## Saved data entries
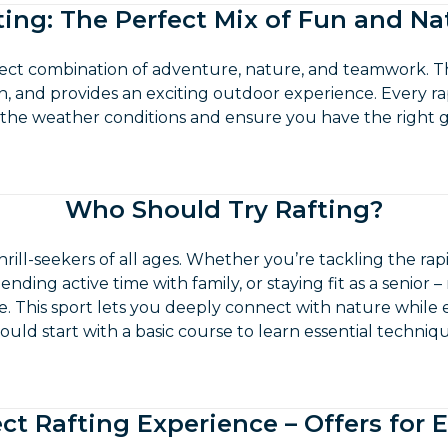
ting: The Perfect Mix of Fun and Na
fect combination of adventure, nature, and teamwork. T
, and provides an exciting outdoor experience. Every ra
 the weather conditions and ensure you have the right g
Who Should Try Rafting?
thrill-seekers of all ages. Whether you’re tackling the ra
ending active time with family, or staying fit as a senior – 
. This sport lets you deeply connect with nature while
should start with a basic course to learn essential techniq
ct Rafting Experience – Offers for 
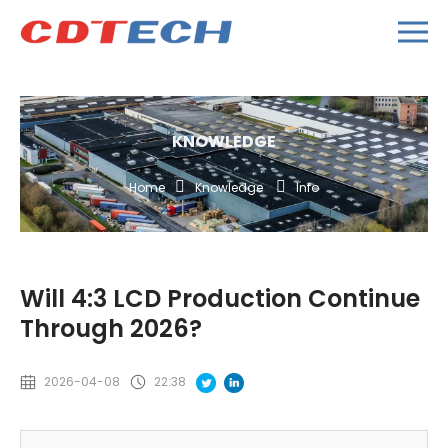
KNOWLEDGE
Home
Knowledge
Info
Will 4:3 LCD Production Continue
Through 2026?
2026-04-08
22:38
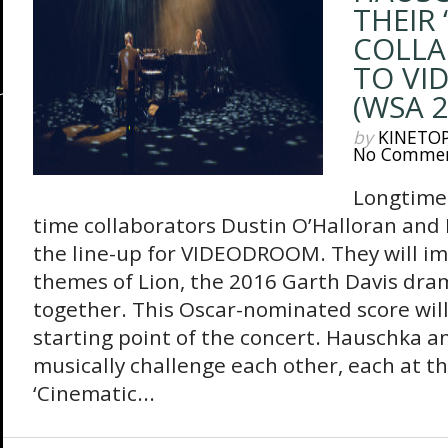
THEIR 
COLLA
TO VI
(WSA 2
by
KINETO
No Comme
Longtime 
time collaborators Dustin O’Halloran an
the line-up for VIDEODROOM. They will im
themes of Lion, the 2016 Garth Davis dra
together. This Oscar-nominated score will
starting point of the concert. Hauschka an
musically challenge each other, each at t
‘Cinematic...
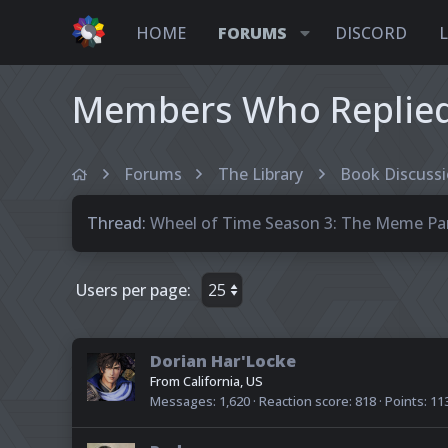
HOME
FORUMS
DISCORD
Members Who Replied 
Forums
The Library
Book Discuss
Thread
Wheel of Time Season 3: The Meme Par
Users per page:
Dorian Har'Locke
From
California, US
Messages
1,620
Reaction score
818
Points
11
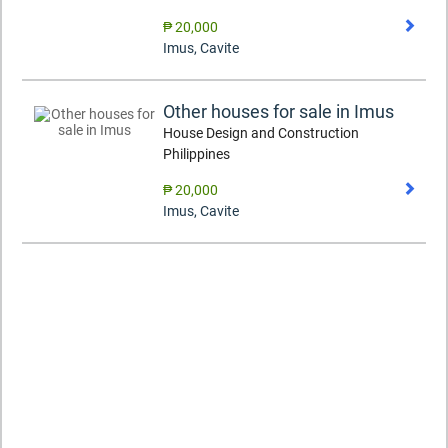
₱ 20,000
Imus
,
Cavite
Other houses for sale in Imus
House Design and Construction
Philippines
₱ 20,000
Imus
,
Cavite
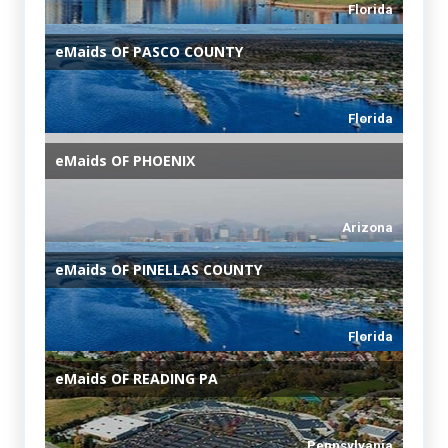
Florida
eMaids
OF PASCO COUNTY
Florida
eMaids
OF PHOENIX
Arizona
eMaids
OF PINELLAS COUNTY
Florida
eMaids
OF READING PA
Pennsylvania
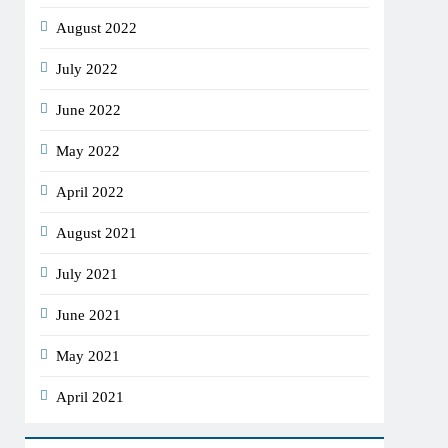
August 2022
July 2022
June 2022
May 2022
April 2022
August 2021
July 2021
June 2021
May 2021
April 2021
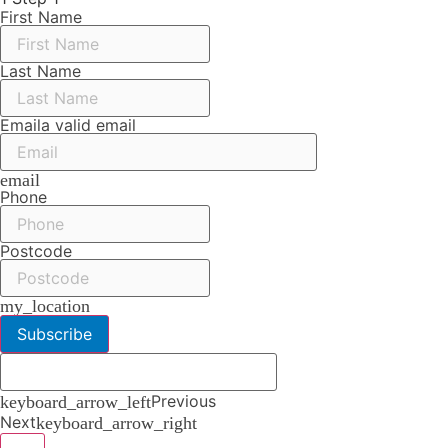
First Name
Last Name
Email
a valid email
email
Phone
Postcode
my_location
Subscribe
Previous
keyboard_arrow_left
Next
keyboard_arrow_right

## What the task requires
For the records above, state the number of lines that contain "score", and provide nothing further.

## Finished task
2